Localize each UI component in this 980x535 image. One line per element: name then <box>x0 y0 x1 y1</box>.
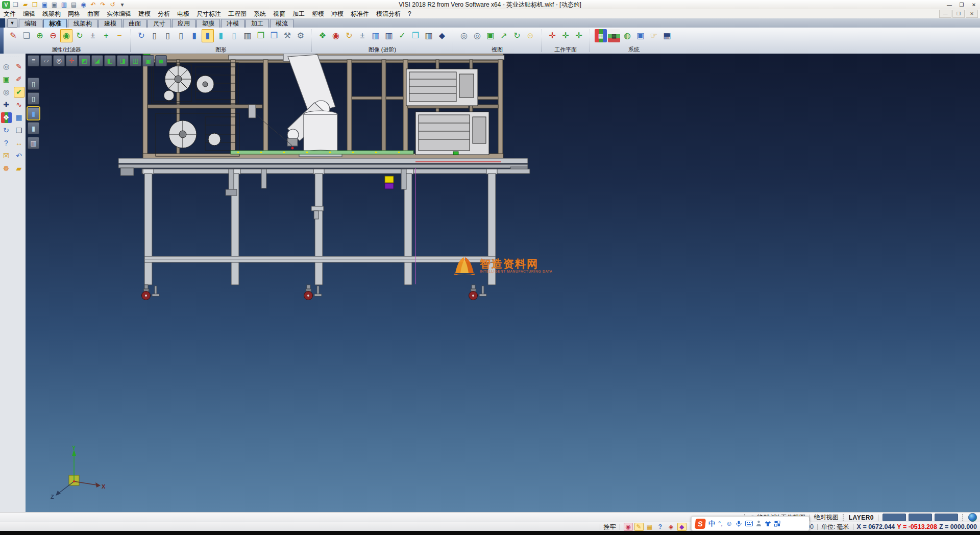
zoom-find-icon[interactable]: ◎ <box>1 61 12 72</box>
tab-machining[interactable]: 加工 <box>246 19 269 28</box>
curve-pencil-icon[interactable]: ∿ <box>14 100 24 110</box>
viewport-axis-icon[interactable]: ✛ <box>66 55 78 66</box>
zoom-selected-icon[interactable]: ◎ <box>471 29 483 42</box>
globe-icon[interactable] <box>968 513 977 522</box>
tab-surface[interactable]: 曲面 <box>123 19 146 28</box>
cad-model[interactable] <box>26 54 980 512</box>
menu-dimensioning[interactable]: 尺寸标注 <box>193 9 225 18</box>
ime-emoji-icon[interactable]: ☺ <box>726 518 732 530</box>
ime-mic-icon[interactable] <box>736 520 742 527</box>
menu-system[interactable]: 系统 <box>250 9 270 18</box>
render-settings-icon[interactable]: ⚙ <box>295 29 307 42</box>
open-project-icon[interactable]: ▰ <box>14 163 24 174</box>
view-bottom-icon[interactable]: ◪ <box>91 55 103 66</box>
layer-color-swatch[interactable] <box>883 514 906 521</box>
workplane-set-icon[interactable]: ✛ <box>546 29 558 42</box>
zoom-extents-icon[interactable]: ↗ <box>498 29 510 42</box>
filter-add-icon[interactable]: ⊕ <box>34 29 46 42</box>
view-top-icon[interactable]: ◩ <box>79 55 90 66</box>
attribute-box-icon[interactable]: ▦ <box>645 523 654 531</box>
tab-standard[interactable]: 标准 <box>43 19 67 28</box>
restore-button[interactable]: ❐ <box>955 1 968 9</box>
ime-skin-shirt-icon[interactable] <box>765 521 771 527</box>
tab-modeling[interactable]: 建模 <box>99 19 122 28</box>
shading-smiley-icon[interactable]: ☺ <box>524 29 536 42</box>
open-file-icon[interactable]: ▰ <box>21 1 30 9</box>
shaded-cylinder-icon[interactable]: ▮ <box>188 29 201 42</box>
sketch-circle-icon[interactable]: ✐ <box>14 74 24 85</box>
style-hidden-icon[interactable]: ▯ <box>28 92 39 105</box>
color-table-icon[interactable]: ▦ <box>608 29 620 42</box>
menu-standard-parts[interactable]: 标准件 <box>347 9 373 18</box>
ime-layout-grid-icon[interactable] <box>774 521 780 527</box>
grid-window-icon[interactable]: ▦ <box>14 112 24 123</box>
snap-hand-icon[interactable]: ☞ <box>648 29 660 42</box>
modify-attributes-icon[interactable]: ✎ <box>7 29 19 42</box>
snap-diamond-icon[interactable]: ◆ <box>677 523 687 531</box>
menu-machining[interactable]: 加工 <box>289 9 308 18</box>
view-front-icon[interactable]: ◫ <box>130 55 141 66</box>
zoom-in-icon[interactable]: ◎ <box>458 29 470 42</box>
tab-die[interactable]: 冲模 <box>221 19 244 28</box>
background-color-swatch[interactable] <box>935 514 958 521</box>
filter-plus-icon[interactable]: + <box>100 29 112 42</box>
view-left-icon[interactable]: ◧ <box>104 55 116 66</box>
sidebar-drag-handle[interactable]: ······· <box>1 56 25 59</box>
new-file-icon[interactable]: ❏ <box>11 1 20 9</box>
view-back-icon[interactable]: ▣ <box>142 55 154 66</box>
menu-surface[interactable]: 曲面 <box>84 9 103 18</box>
menu-file[interactable]: 文件 <box>0 9 19 18</box>
rotate-view-icon[interactable]: ↻ <box>511 29 523 42</box>
pick-filter-icon[interactable]: ✎ <box>634 523 644 531</box>
workplane-plane-icon[interactable]: ▱ <box>40 55 52 66</box>
wireframe-cylinder-icon[interactable]: ▯ <box>149 29 161 42</box>
menu-mesh[interactable]: 网格 <box>64 9 84 18</box>
style-shaded-edges-icon[interactable]: ▮ <box>28 122 39 134</box>
save-all-icon[interactable]: ▥ <box>60 1 68 9</box>
window-settings-icon[interactable]: ▣ <box>634 29 647 42</box>
regen-graphics-icon[interactable]: ↻ <box>135 29 148 42</box>
mdi-restore-button[interactable]: ❐ <box>952 10 965 18</box>
ime-chinese-mode-icon[interactable]: 中 <box>708 518 715 530</box>
filter-traffic-light-icon[interactable]: ◉ <box>60 29 72 42</box>
viewport-zoom-icon[interactable]: ◎ <box>53 55 65 66</box>
menu-help[interactable]: ? <box>404 9 415 18</box>
workplane-align-icon[interactable]: ✛ <box>559 29 572 42</box>
help-query-icon[interactable]: ? <box>1 138 12 149</box>
ime-keyboard-icon[interactable] <box>745 521 753 526</box>
solid-cube-icon[interactable]: ❑ <box>14 125 24 136</box>
select-box-icon[interactable]: ▣ <box>1 74 12 85</box>
navigate-wheel-icon[interactable]: ☸ <box>1 163 12 174</box>
erase-sketch-icon[interactable]: ✎ <box>14 61 24 72</box>
tab-dropdown-icon[interactable]: ▼ <box>7 18 17 28</box>
view-indicator[interactable]: 绝对视图 <box>814 513 839 522</box>
tab-wireframe[interactable]: 线架构 <box>68 19 97 28</box>
preview-icon[interactable]: ◉ <box>79 1 88 9</box>
refresh-view-icon[interactable]: ↻ <box>1 125 12 136</box>
tab-dimension[interactable]: 尺寸 <box>148 19 171 28</box>
menu-modeling[interactable]: 建模 <box>135 9 154 18</box>
menu-solid-edit[interactable]: 实体编辑 <box>103 9 135 18</box>
redo-icon[interactable]: ↷ <box>99 1 107 9</box>
zoom-dynamic-icon[interactable]: ◎ <box>1 87 12 98</box>
solid-plusminus-icon[interactable]: ± <box>356 29 369 42</box>
layers-palette-icon[interactable]: ❖ <box>1 112 12 123</box>
menu-window[interactable]: 视窗 <box>270 9 289 18</box>
solid-traffic-light-icon[interactable]: ◉ <box>330 29 342 42</box>
pen-color-swatch[interactable] <box>909 514 932 521</box>
shaded-edges-cylinder-icon[interactable]: ▮ <box>202 29 214 42</box>
lock-indicator[interactable]: 拴牢 <box>604 523 616 531</box>
close-button[interactable]: ✕ <box>968 1 980 9</box>
view-right-icon[interactable]: ◨ <box>117 55 129 66</box>
style-shaded-icon[interactable]: ▮ <box>28 107 39 119</box>
minimize-button[interactable]: — <box>943 1 955 9</box>
ghost-cylinder-icon[interactable]: ▯ <box>228 29 240 42</box>
zoom-window-icon[interactable]: ▣ <box>484 29 497 42</box>
filter-refresh-icon[interactable]: ↻ <box>74 29 86 42</box>
toolbar-options-icon[interactable]: ▾ <box>118 1 127 9</box>
hidden-line-cylinder-icon[interactable]: ▯ <box>162 29 174 42</box>
hatch-cylinder-icon[interactable]: ▥ <box>241 29 254 42</box>
mdi-minimize-button[interactable]: — <box>939 10 951 18</box>
copy-attributes-icon[interactable]: ❏ <box>20 29 33 42</box>
menu-wireframe[interactable]: 线架构 <box>39 9 64 18</box>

PROBLEM TO SOLVE: Say how many lines in the entries include the string "button", and write nothing besides that number.

OUTPUT BELOW: 5